- What is required -
Without reproducing any picture, copy the records word for word.

[Saved data entries]
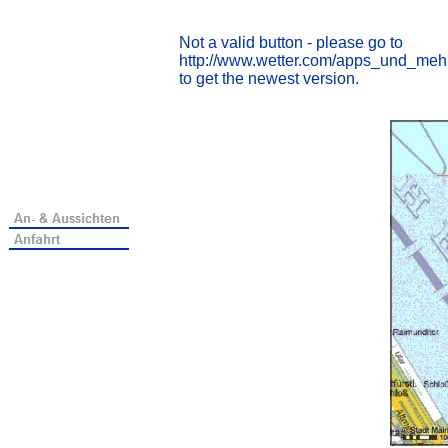
Not a valid button - please go to
http://www.wetter.com/apps_und_meh
to get the newest version.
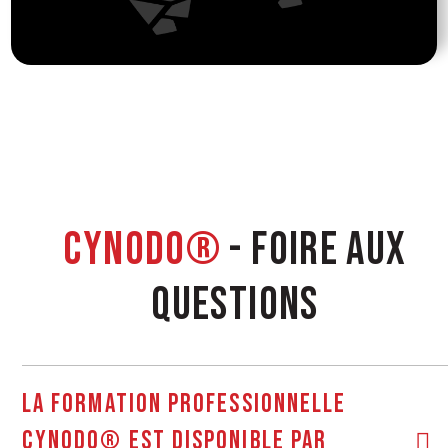
CYNODO®
- FOIRE AUX
QUESTIONS
La formation professionnelle
CynoDo® est disponible par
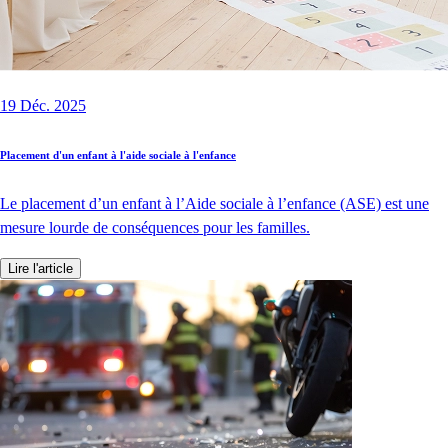
19 Déc. 2025
Placement d'un enfant à l'aide sociale à l'enfance
Le placement d’un enfant à l’Aide sociale à l’enfance (ASE) est une
mesure lourde de conséquences pour les familles.
Lire l'article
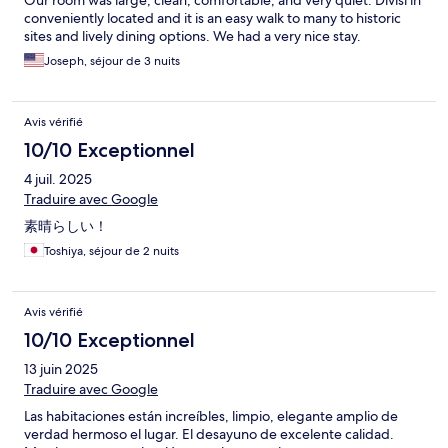
conveniently located and it is an easy walk to many to historic
sites and lively dining options. We had a very nice stay.
Joseph, séjour de 3 nuits
Avis vérifié
10/10 Exceptionnel
4 juil. 2025
Traduire avec Google
素晴らしい！
Toshiya, séjour de 2 nuits
Avis vérifié
10/10 Exceptionnel
13 juin 2025
Traduire avec Google
Las habitaciones están increíbles, limpio, elegante amplio de
verdad hermoso el lugar. El desayuno de excelente calidad.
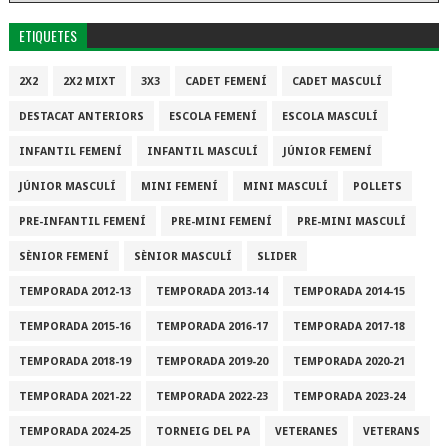
ETIQUETES
2X2
2X2 MIXT
3X3
CADET FEMENÍ
CADET MASCULÍ
DESTACAT ANTERIORS
ESCOLA FEMENÍ
ESCOLA MASCULÍ
INFANTIL FEMENÍ
INFANTIL MASCULÍ
JÚNIOR FEMENÍ
JÚNIOR MASCULÍ
MINI FEMENÍ
MINI MASCULÍ
POLLETS
PRE-INFANTIL FEMENÍ
PRE-MINI FEMENÍ
PRE-MINI MASCULÍ
SÈNIOR FEMENÍ
SÈNIOR MASCULÍ
SLIDER
TEMPORADA 2012-13
TEMPORADA 2013-14
TEMPORADA 2014-15
TEMPORADA 2015-16
TEMPORADA 2016-17
TEMPORADA 2017-18
TEMPORADA 2018-19
TEMPORADA 2019-20
TEMPORADA 2020-21
TEMPORADA 2021-22
TEMPORADA 2022-23
TEMPORADA 2023-24
TEMPORADA 2024-25
TORNEIG DEL PA
VETERANES
VETERANS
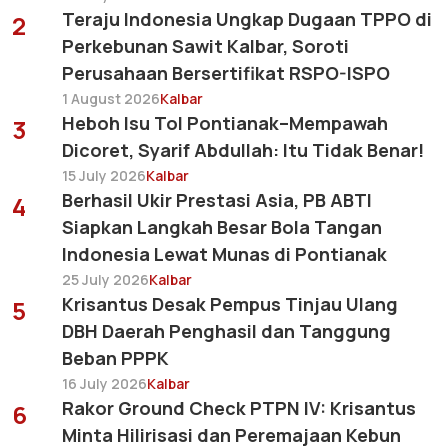
Teraju Indonesia Ungkap Dugaan TPPO di
2
Perkebunan Sawit Kalbar, Soroti
Perusahaan Bersertifikat RSPO-ISPO
1 August 2026
Kalbar
Heboh Isu Tol Pontianak–Mempawah
3
Dicoret, Syarif Abdullah: Itu Tidak Benar!
15 July 2026
Kalbar
Berhasil Ukir Prestasi Asia, PB ABTI
4
Siapkan Langkah Besar Bola Tangan
Indonesia Lewat Munas di Pontianak
25 July 2026
Kalbar
Krisantus Desak Pempus Tinjau Ulang
5
DBH Daerah Penghasil dan Tanggung
Beban PPPK
16 July 2026
Kalbar
Rakor Ground Check PTPN IV: Krisantus
6
Minta Hilirisasi dan Peremajaan Kebun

- Solution to this problem -
Not a valid button - please go to
http://www.wetter.com/apps_und_meh
to get the newest version.
CYNODO®
- FOIRE AUX
QUESTIONS
La formation professionnelle
CynoDo® est disponible par
19 Déc. 2025
Placement d'un enfant à l'aide sociale à l'enfance
Le placement d’un enfant à l’Aide sociale à l’enfance (ASE) est une
mesure lourde de conséquences pour les familles.
Lire l'article
conveniently located and it is an easy walk to many to historic
sites and lively dining options. We had a very nice stay.
Joseph, séjour de 3 nuits
Avis vérifié
10/10 Exceptionnel
4 juil. 2025
Traduire avec Google
素晴らしい！
Toshiya, séjour de 2 nuits
Avis vérifié
10/10 Exceptionnel
13 juin 2025
Traduire avec Google
Las habitaciones están increíbles, limpio, elegante amplio de
verdad hermoso el lugar. El desayuno de excelente calidad.
ETIQUETES
2X2
2X2 MIXT
3X3
CADET FEMENÍ
CADET MASCULÍ
DESTACAT ANTERIORS
ESCOLA FEMENÍ
ESCOLA MASCULÍ
INFANTIL FEMENÍ
INFANTIL MASCULÍ
JÚNIOR FEMENÍ
JÚNIOR MASCULÍ
MINI FEMENÍ
MINI MASCULÍ
POLLETS
PRE-INFANTIL FEMENÍ
PRE-MINI FEMENÍ
PRE-MINI MASCULÍ
SÈNIOR FEMENÍ
SÈNIOR MASCULÍ
SLIDER
TEMPORADA 2012-13
TEMPORADA 2013-14
TEMPORADA 2014-15
TEMPORADA 2015-16
TEMPORADA 2016-17
TEMPORADA 2017-18
TEMPORADA 2018-19
TEMPORADA 2019-20
TEMPORADA 2020-21
TEMPORADA 2021-22
TEMPORADA 2022-23
TEMPORADA 2023-24
TEMPORADA 2024-25
TORNEIG DEL PA
VETERANES
VETERANS
Teraju Indonesia Ungkap Dugaan TPPO di
2
Perkebunan Sawit Kalbar, Soroti
Perusahaan Bersertifikat RSPO-ISPO
1 August 2026
Kalbar
Heboh Isu Tol Pontianak–Mempawah
3
Dicoret, Syarif Abdullah: Itu Tidak Benar!
15 July 2026
Kalbar
Berhasil Ukir Prestasi Asia, PB ABTI
4
Siapkan Langkah Besar Bola Tangan
Indonesia Lewat Munas di Pontianak
25 July 2026
Kalbar
Krisantus Desak Pempus Tinjau Ulang
5
DBH Daerah Penghasil dan Tanggung
Beban PPPK
16 July 2026
Kalbar
Rakor Ground Check PTPN IV: Krisantus
6
Minta Hilirisasi dan Peremajaan Kebun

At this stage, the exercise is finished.